The regulator says a step-change towards digital meetings, wherein data and testimony can be reviewed en-masse, will be more efficient for both itself and operators alike. Licensee inspections may soon become virtual, but the consequences will be very real.
An online seminar hosted by the Gambling Commission last week hinted at the style of its future regulatory action for the foreseeable future, with the watchdog saying that it would switch towards an almost exclusively virtual method of pre-planned inspections of its licensees: marking a departure away from the surprise onsite visits of the past.
The change in approach follows on from a period of significant restructuring at the regulatory body, and eschews in-person inspections in favour of arranged emeetings (via Skype or an equivalent) with a heavier reliance on operator data.
“The primary change that we are undertaking is that premises will be assessed using your data,” explained a Commission spokesperson. “We are aware that each of you will have different structures and PML responsibilities, so we will obviously engage with you to identify those best placed to access the information we require.
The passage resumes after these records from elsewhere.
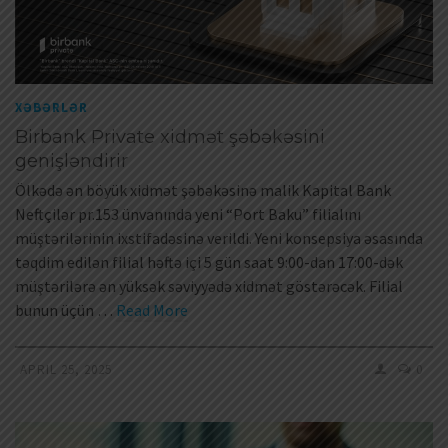
XƏBƏRLƏR
Birbank Private xidmət şəbəkəsini
genişləndirir
Ölkədə ən böyük xidmət şəbəkəsinə malik Kapital Bank
Neftçilər pr.153 ünvanında yeni “Port Baku” filialını
müştərilərinin ixstifadəsinə verildi. Yeni konsepsiya əsasında
təqdim edilən filial həftə içi 5 gün saat 9:00-dan 17:00-dək
müştərilərə ən yüksək səviyyədə xidmət göstərəcək. Filial
bunun üçün …
Read More
APRIL 25, 2025
0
It may well be that the information is held and collated by a central team and it is those that we will need to engage with.”
The Commission went on to say that AML, complaint issues, self-exclusion implementation, customer interactions with staff and underage play would all be under scrutiny in the digital inspection process – with inspectors reliant on compelling data and self-review on the part of operators both on an individual and (where applicable) regional level. For instance, in the case of age verification, the Commission stipulated: “in addition to the bare numbers [of testing figures] we want to know where operators have identified systemic or repeated failures.”
In a follow-up Q&A session with Bacta representatives, the Commission said that the online inspection programme had already commenced: with the length of assessment ranging from just one hour for a singular premises, to several days for a region-wide operation.
“We believe that our new approach will mean that standards can be raised more quickly across your estates as we will no longer take a piecemeal premise by premise approach,” explained the Commission. “Instead, we will be able to gain a clear understanding how you direct your resource and how you use that resource to ensure compliance.”